Die Hauptsache aber kommt nach: die Staaten des Vereins verpflichteten
sich, ohne ausdrückliche Einwilligung des letzteren mit keinem Staate, der nicht
zu ihm gehöre, in einen Zollverband zu treten — sie verpflichteten sich — das
war der eigentliche Zweck des Vereins — in Bezug auf das Zollwesen nicht
preußisch zu werden. Nach einem Jahre schloß man einen neuen Vertrag, der
die Dauer des Vereins bis zum Jahre 1841 erstreckte. Aber dieser weiteren
Ausdehnung ihrer Verbindlichkeit traten schon einige Staaten nicht mehr bei,
und im Hinblick auf den Ablauf der ursprünglichen sechs Jahre schlössen erst
die Fürsten von Neuß und später Weimar Verträge mit Preußen ab. Im
Innern zeigte sich der Verein bildungsunfähig, und so entwickelten sich innerhalb
desselben Sondervereine wie der, welcher 1830 durch den eimbccker Vertrag
zwischen Hannover, Oldenburg, Braunschweig und Kurhessen gestiftet wurde.

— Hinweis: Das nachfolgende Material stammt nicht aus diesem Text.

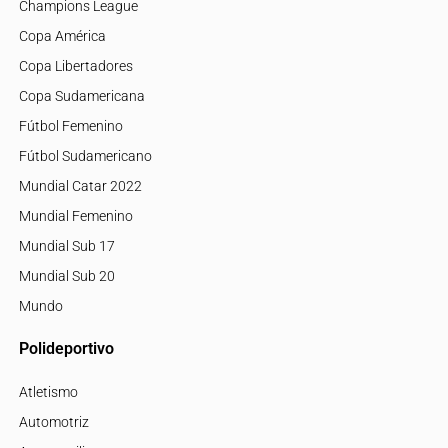
Champions League
Copa América
Copa Libertadores
Copa Sudamericana
Fútbol Femenino
Fútbol Sudamericano
Mundial Catar 2022
Mundial Femenino
Mundial Sub 17
Mundial Sub 20
Mundo
Polideportivo
Atletismo
Automotriz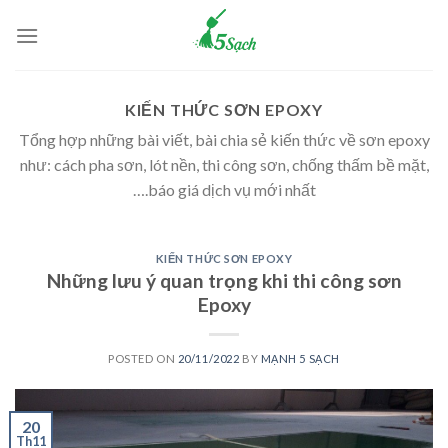
Skip
to
content
KIẾN THỨC SƠN EPOXY
Tổng hợp những bài viết, bài chia sẻ kiến thức về sơn epoxy
như: cách pha sơn, lót nền, thi công sơn, chống thấm bề mặt,
….báo giá dịch vụ mới nhất
KIẾN THỨC SƠN EPOXY
Những lưu ý quan trọng khi thi công sơn
Epoxy
POSTED ON
20/11/2022
BY
MẠNH 5 SẠCH
20
Th11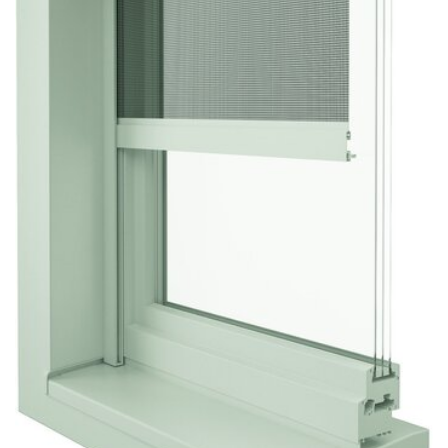
Sonnen- und Insektenschutz
Hochwasser­schutz
Dachboden­treppen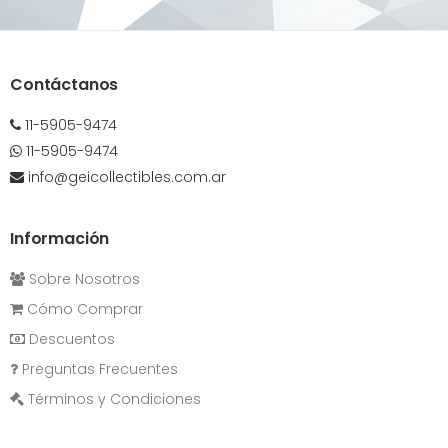
Contáctanos
11-5905-9474
11-5905-9474
info@geicollectibles.com.ar
Información
Sobre Nosotros
Cómo Comprar
Descuentos
Preguntas Frecuentes
Términos y Condiciones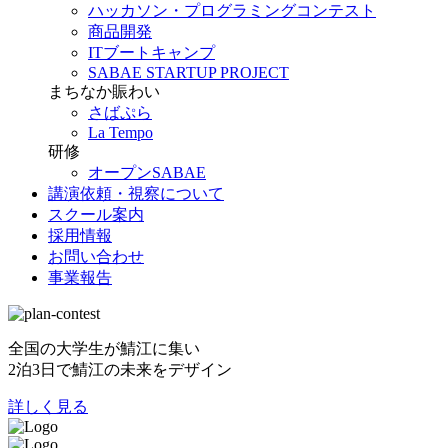
ハッカソン・プログラミングコンテスト
商品開発
ITブートキャンプ
SABAE STARTUP PROJECT
まちなか賑わい
さばぷら
La Tempo
研修
オープンSABAE
講演依頼・視察について
スクール案内
採用情報
お問い合わせ
事業報告
全国の大学生が鯖江に集い
2泊3日で鯖江の未来をデザイン
詳しく見る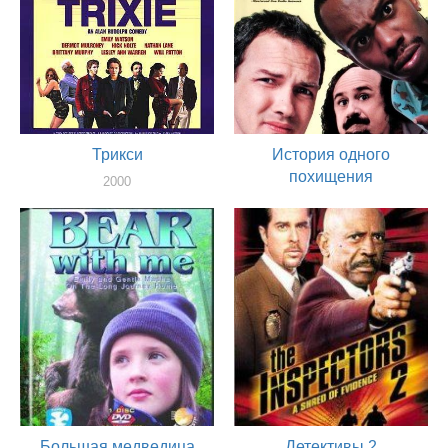
Трикси
История одного
похищения
2000
актер
2000
актер
Большая медведица
Детективы 2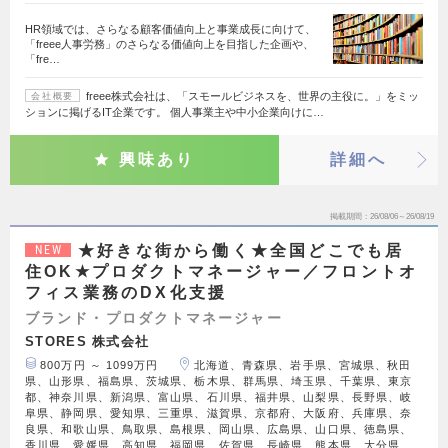
HR領域では、さらなる顧客価値向上と事業成長に向けて、
「freee人事労務」のさらなる価値向上を目指した企画や、
「fre…
freee株式会社は、「スモールビジネスを、世界の主役に。」をミッ
会社概要
ションに掲げるIT企業です。 個人事業主や中小企業向けに…
興味あり
詳細へ
掲載期間
26/08/06～26/08/19
★好きな街から働く★全国どこでも居
NEW
住OK★プロダクトマネージャー／フロントオ
フィス業務のDX化支援
ブランド・プロダクトマネージャー
STORES 株式会社
800万円 ～ 1099万円
北海道、青森県、岩手県、宮城県、秋田
県、山形県、福島県、茨城県、栃木県、群馬県、埼玉県、千葉県、東京
都、神奈川県、新潟県、富山県、石川県、福井県、山梨県、長野県、岐
阜県、静岡県、愛知県、三重県、滋賀県、京都府、大阪府、兵庫県、奈
良県、和歌山県、鳥取県、島根県、岡山県、広島県、山口県、徳島県、
香川県、愛媛県、高知県、福岡県、佐賀県、長崎県、熊本県、大分県、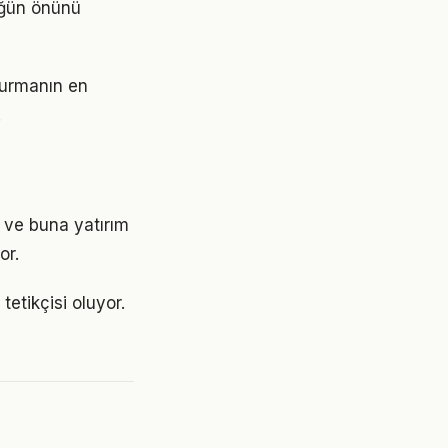
lüğün önünü
şturmanın en
.
 ve buna yatırım
or.
etikçisi oluyor.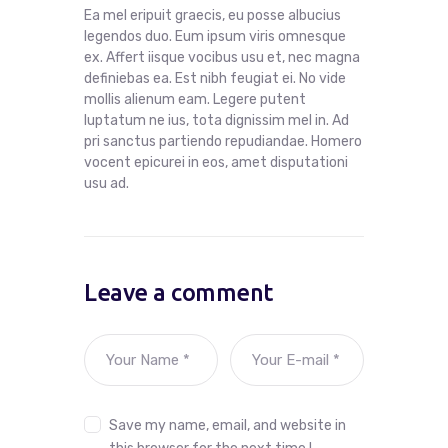
Ea mel eripuit graecis, eu posse albucius
legendos duo. Eum ipsum viris omnesque
ex. Affert iisque vocibus usu et, nec magna
definiebas ea. Est nibh feugiat ei. No vide
mollis alienum eam. Legere putent
luptatum ne ius, tota dignissim mel in. Ad
pri sanctus partiendo repudiandae. Homero
vocent epicurei in eos, amet disputationi
usu ad.
Leave a comment
Save my name, email, and website in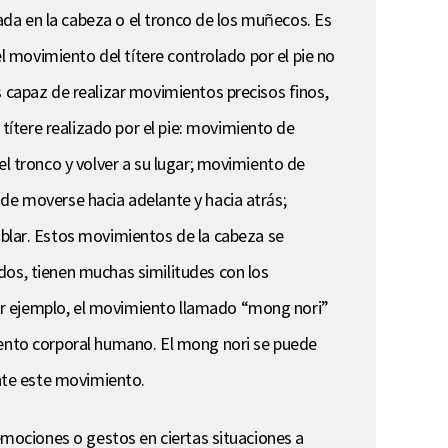
tada en la cabeza o el tronco de los muñecos. Es
el movimiento del títere controlado por el pie no
s capaz de realizar movimientos precisos finos,
ítere realizado por el pie: movimiento de
el tronco y volver a su lugar; movimiento de
 de moverse hacia adelante y hacia atrás;
lar. Estos movimientos de la cabeza se
dos, tienen muchas similitudes con los
or ejemplo, el movimiento llamado “mong nori”
miento corporal humano. El mong nori se puede
nte este movimiento.
 emociones o gestos en ciertas situaciones a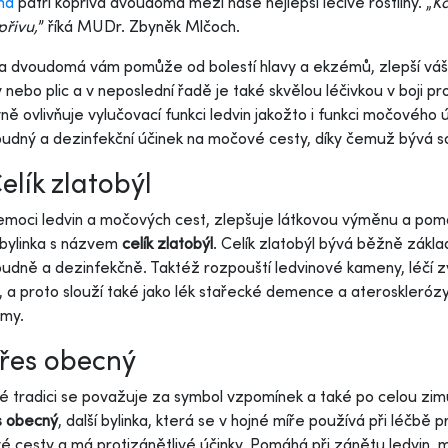
ha
patří kopřiva dvoudomá mezi naše nejlepší léčivé rostliny. „
Kd
přivu,
” říká MUDr. Zbyněk Mlčoch.
a dvoudomá vám pomůže od bolestí hlavy a ekzémů, zlepší váš zd
y nebo plic a v neposlední řadě je také skvělou léčivkou v boji p
vně ovlivňuje vylučovací funkci ledvin jakožto i funkci močového
dný a dezinfekční účinek na močové cesty, díky čemuž bývá sou
Celík zlatobýl
emoci ledvin a močových cest, zlepšuje látkovou výměnu a pomáh
 bylinka s názvem
celík zlatobýl
. Celík zlatobýl bývá běžně zákl
dně a dezinfekčně. Taktéž rozpouští ledvinové kameny, léčí z
r, a proto slouží také jako lék stařecké demence a aterosklerózy.
émy.
Vřes obecný
vé tradici se považuje za symbol vzpomínek a také po celou zim
s obecný
, další bylinka, která se v hojné míře používá při léčbě
 cesty a má protizánětlivé účinky. Pomáhá při zánětu ledvin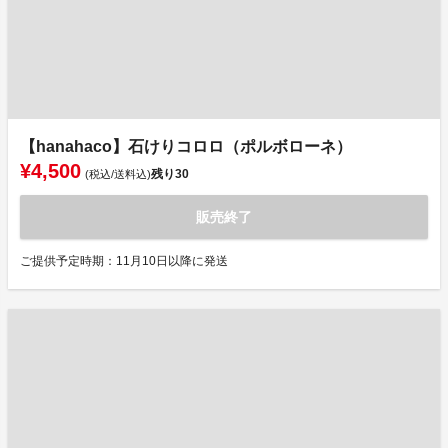
【hanahaco】石けりコロロ（ポルボローネ）
¥4,500
残り
30
(税込/送料込)
販売終了
ご提供予定時期：11月10日以降に発送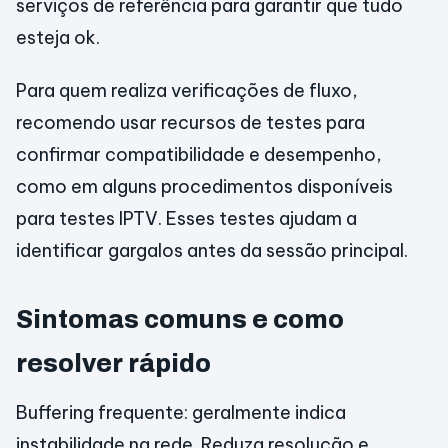
serviços de referência para garantir que tudo
esteja ok.
Para quem realiza verificações de fluxo,
recomendo usar recursos de testes para
confirmar compatibilidade e desempenho,
como em alguns procedimentos disponíveis
para testes IPTV. Esses testes ajudam a
identificar gargalos antes da sessão principal.
Sintomas comuns e como
resolver rápido
Buffering frequente: geralmente indica
instabilidade na rede. Reduza resolução e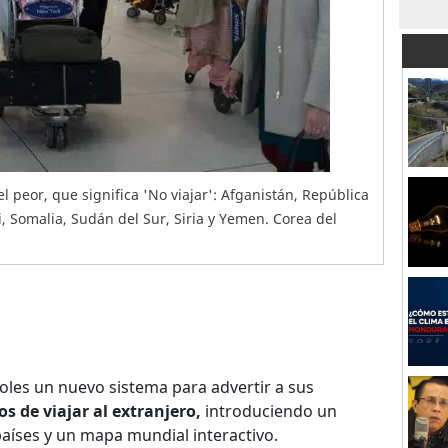
el peor, que significa 'No viajar': Afganistán, República
li, Somalia, Sudán del Sur, Siria y Yemen. Corea del
oles un nuevo sistema para advertir a sus
os de viajar al extranjero,
introduciendo un
aíses y un mapa mundial interactivo.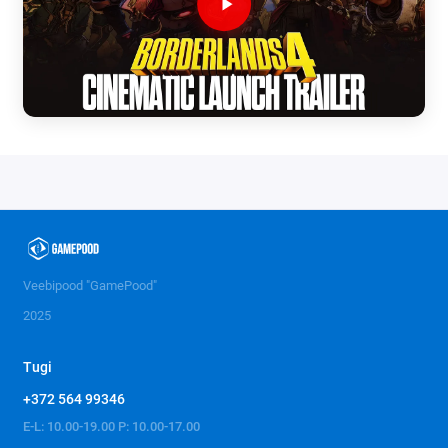
Veebipood "GamePood"
2025
Tugi
+372 564 99346
E-L: 10.00-19.00 P: 10.00-17.00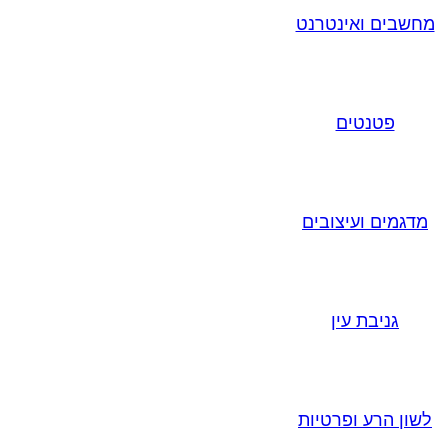
מחשבים ואינטרנט
פטנטים
מדגמים ועיצובים
גניבת עין
לשון הרע ופרטיות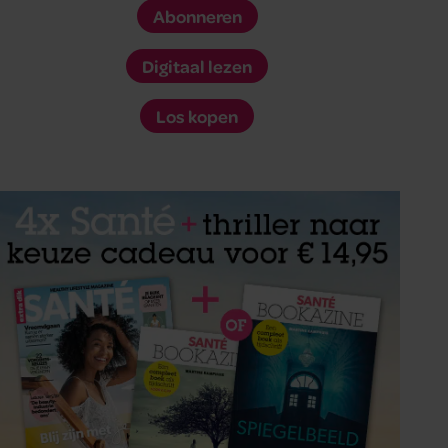
Abonneren
Digitaal lezen
Los kopen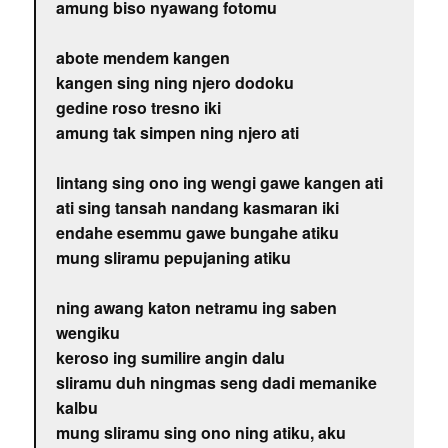
amung biso nyawang fotomu
abote mendem kangen
kangen sing ning njero dodoku
gedine roso tresno iki
amung tak simpen ning njero ati
lintang sing ono ing wengi gawe kangen ati
ati sing tansah nandang kasmaran iki
endahe esemmu gawe bungahe atiku
mung sliramu pepujaning atiku
ning awang katon netramu ing saben
wengiku
keroso ing sumilire angin dalu
sliramu duh ningmas seng dadi memanike
kalbu
mung sliramu sing ono ning atiku, aku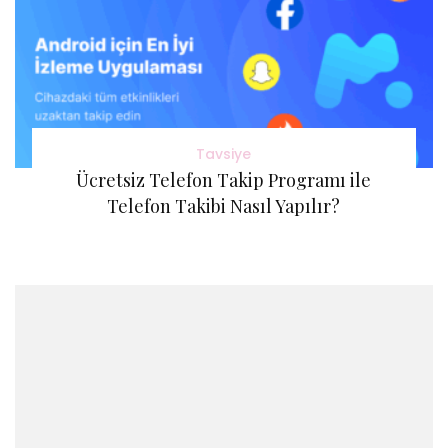
Tavsiye
Ücretsiz Telefon Takip Programı ile
Telefon Takibi Nasıl Yapılır?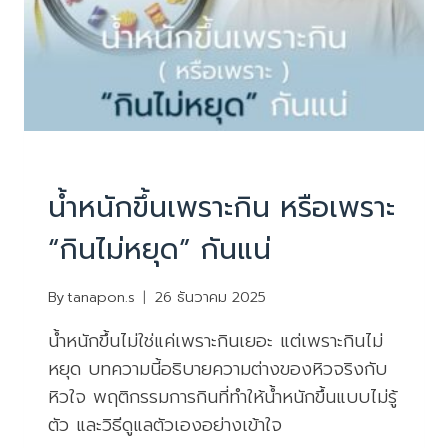
บทความน่ารู้
น้ำหนักขึ้นเพราะกิน หรือเพราะ
“กินไม่หยุด” กันแน่
By
tanapon.s
26 ธันวาคม 2025
น้ำหนักขึ้นไม่ใช่แค่เพราะกินเยอะ แต่เพราะกินไม่
หยุด บทความนี้อธิบายความต่างของหิวจริงกับ
หิวใจ พฤติกรรมการกินที่ทำให้น้ำหนักขึ้นแบบไม่รู้
ตัว และวิธีดูแลตัวเองอย่างเข้าใจ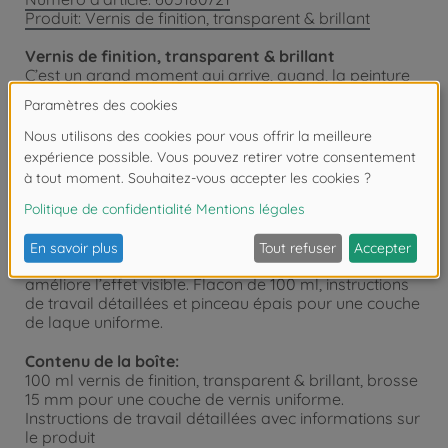
Produit: Vernis de finition, transparent & brillant
Vernis de finition, transparent & brillant
C’est un grand moment qui arrive, quand, la peinture
étant terminée, le peintre amateur dit avec fierté : «
J’ai réalisé moi-même cette peinture ! ». La peinture
finie décore sa maison, le peintre est fier de sa propre
performance et peut être assuré de la
reconnaissance de son entourage. Une tel œuvre
d’art devrait être préservée pour longtemps ! La «
laque de finition, transparente & brillante » de
Schipper Arts & Crafts est une laque diluable à l’eau
sur la base de résines acryliques qui scelle la surface
de la peinture, intensifie la luminosité des couleurs et
améliore l’effet visible. Flacon de 100 ml, instructions
de travail détaillées et pinceau épais pour une couche
de laque uniforme.
Contenu de la boîte:
100 ml vernis de finition, transparent & brillant, brosse
15 mm pour une couche de vernis uniforme.
Instructions de travail détaillées avec informations sur
le produit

Ehe dieser jedoch zur Ausführung kam, fand in Kurhessen der Umschwung
statt, in welchem Aegidi mit Recht „die Katastrophe der gesammten Vor¬
geschichte des deutschen Zollvereins" erblickt.
Kurhessen war dem preußischen Zollsystem von 1818 zuerst entgegengetreten
und nicht blos mit Worten. Am 17. September war in Kassel ein förmlicher
Handelskrieg gegen Preußen erklärt worden. Das betreffende Gesetz äußerte
sich im Eingang leidenschaftlich über die neuen preußischen Einrichtungen, hob
dann das Bedürfniß von Repressalien hervor, machte das Recht dazu geltend
und setzte diese Repressalien sofort ins Werk. Es erhöhte die Abgaben einer
ganzen Reihe preußischer Fabrikerzeugnisse um 2 bis 8 Thaler für den Centner,
verbot die Einfuhr von andern Artikeln aus Preußen gänzlich und legte auf
hessischen Pfeifenthon, der für einige benachbarte preußische Fabriken kaum zu
entbehren war, einen beträchtlichen Ausgangszoll. Es fügte Preußen damit
in der That einige Nachtheile zu, aber dieses war in der Lage, sich vornehm
über die Maßregel hinwegsetzen zu können. Darauf gerieth man in Kassel in
Verlegenheit, wie man mit Anstand den Rückzug antreten könnte. Ein Vor¬
wand fand sich: allgemeine Revision des Zolltarifs, und siehe da, die Retor-
sionsmaßregeln verschwanden bis auf einen geringen Rest.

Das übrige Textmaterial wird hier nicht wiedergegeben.